Esta exercitação, contudo, foi um brilho temporário. Pretendia publicar meu trabalho. Foram feitos contatos com uma editora da província para editá-lo, mas ela fica a dezoito milhas de distância. Um tipógrafo extra foi contratado, durante alguns dias, sob esse argumento. O trabalho foi anunciado por duas vezes, e eu estava de certa maneira em dívida com o cumprimento de minhas intenções. 

Tinha um prefácio para escrever e uma dedicatória, que desejava que fosse esplêndida, para o Sr. Ricardo. Sentia-me quase incapaz de realizar essas coisas. Os contatos foram interrompidos, o tipógrafo demitido e meus Prolegômenos descansavam em paz ao lado de seu irmão mais velho e famoso. 

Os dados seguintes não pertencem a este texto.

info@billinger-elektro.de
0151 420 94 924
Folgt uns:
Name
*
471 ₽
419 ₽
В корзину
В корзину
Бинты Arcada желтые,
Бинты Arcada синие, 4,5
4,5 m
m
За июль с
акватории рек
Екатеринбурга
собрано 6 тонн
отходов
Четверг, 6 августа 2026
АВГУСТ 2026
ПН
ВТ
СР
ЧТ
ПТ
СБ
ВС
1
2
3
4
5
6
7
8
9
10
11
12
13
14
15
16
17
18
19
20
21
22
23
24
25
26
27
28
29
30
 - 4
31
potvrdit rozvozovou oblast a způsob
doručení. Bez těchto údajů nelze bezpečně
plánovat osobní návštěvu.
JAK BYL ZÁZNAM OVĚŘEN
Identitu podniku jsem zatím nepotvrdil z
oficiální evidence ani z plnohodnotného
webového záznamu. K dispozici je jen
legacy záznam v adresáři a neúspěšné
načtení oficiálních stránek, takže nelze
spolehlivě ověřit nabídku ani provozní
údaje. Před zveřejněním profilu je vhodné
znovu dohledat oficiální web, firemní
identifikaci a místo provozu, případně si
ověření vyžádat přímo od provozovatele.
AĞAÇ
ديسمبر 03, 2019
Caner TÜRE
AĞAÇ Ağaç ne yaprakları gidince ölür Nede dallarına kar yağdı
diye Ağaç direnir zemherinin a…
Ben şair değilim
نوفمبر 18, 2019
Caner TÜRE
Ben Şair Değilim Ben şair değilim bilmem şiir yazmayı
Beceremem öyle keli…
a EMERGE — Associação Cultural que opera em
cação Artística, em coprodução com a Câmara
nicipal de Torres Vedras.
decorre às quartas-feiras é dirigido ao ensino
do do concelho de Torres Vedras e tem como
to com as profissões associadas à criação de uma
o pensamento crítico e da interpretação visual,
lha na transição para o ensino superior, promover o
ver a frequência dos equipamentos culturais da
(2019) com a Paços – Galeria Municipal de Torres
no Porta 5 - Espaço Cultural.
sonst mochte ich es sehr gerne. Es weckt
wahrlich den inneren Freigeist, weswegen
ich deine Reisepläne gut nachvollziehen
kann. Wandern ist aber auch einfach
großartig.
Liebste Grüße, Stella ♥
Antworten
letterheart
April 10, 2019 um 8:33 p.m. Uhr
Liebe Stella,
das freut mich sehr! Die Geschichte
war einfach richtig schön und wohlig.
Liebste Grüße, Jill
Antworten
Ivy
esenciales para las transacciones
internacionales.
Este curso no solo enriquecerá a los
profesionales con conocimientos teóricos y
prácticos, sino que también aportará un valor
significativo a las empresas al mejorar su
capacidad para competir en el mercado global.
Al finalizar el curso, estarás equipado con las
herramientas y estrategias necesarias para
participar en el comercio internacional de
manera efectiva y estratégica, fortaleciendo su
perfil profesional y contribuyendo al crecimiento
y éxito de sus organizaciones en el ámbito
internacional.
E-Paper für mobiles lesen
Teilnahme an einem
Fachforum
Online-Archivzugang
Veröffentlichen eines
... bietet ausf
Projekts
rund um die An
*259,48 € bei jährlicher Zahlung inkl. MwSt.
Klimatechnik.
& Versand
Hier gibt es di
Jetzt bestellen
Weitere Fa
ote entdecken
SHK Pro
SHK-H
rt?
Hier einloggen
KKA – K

Assim, foi como descrevi e ilustrei meu torpor intelectual, em termos que se identificam, mais ou menos, com os quatro anos que estive sob o encantamento do ópio. A miséria e o sofrimento estiveram, por assim dizer, em estado latente. Raramente podia contar com minhas faculdades para escrever uma carta; uma resposta em poucas palavras era o máximo que eu podia executar, e assim mesmo só depois de a carta ficar semanas ou meses sobre minha mesa de trabalho. Sem ajuda de M. todas as contas a pagar teriam se perdido, e todas as minhas economias domésticas, quanto mais a Economia Política, teriam se transformado em uma confusão insuportável. 



(Confissões de um comedor de ópio; tradução de Ibañez Filho) 



[*] De Quincey refere-se a William Wordsworth (Cockermouth, 7 de abril de 1770 – Rydal Mount, 23 de abril de 1850), com quem conviveu.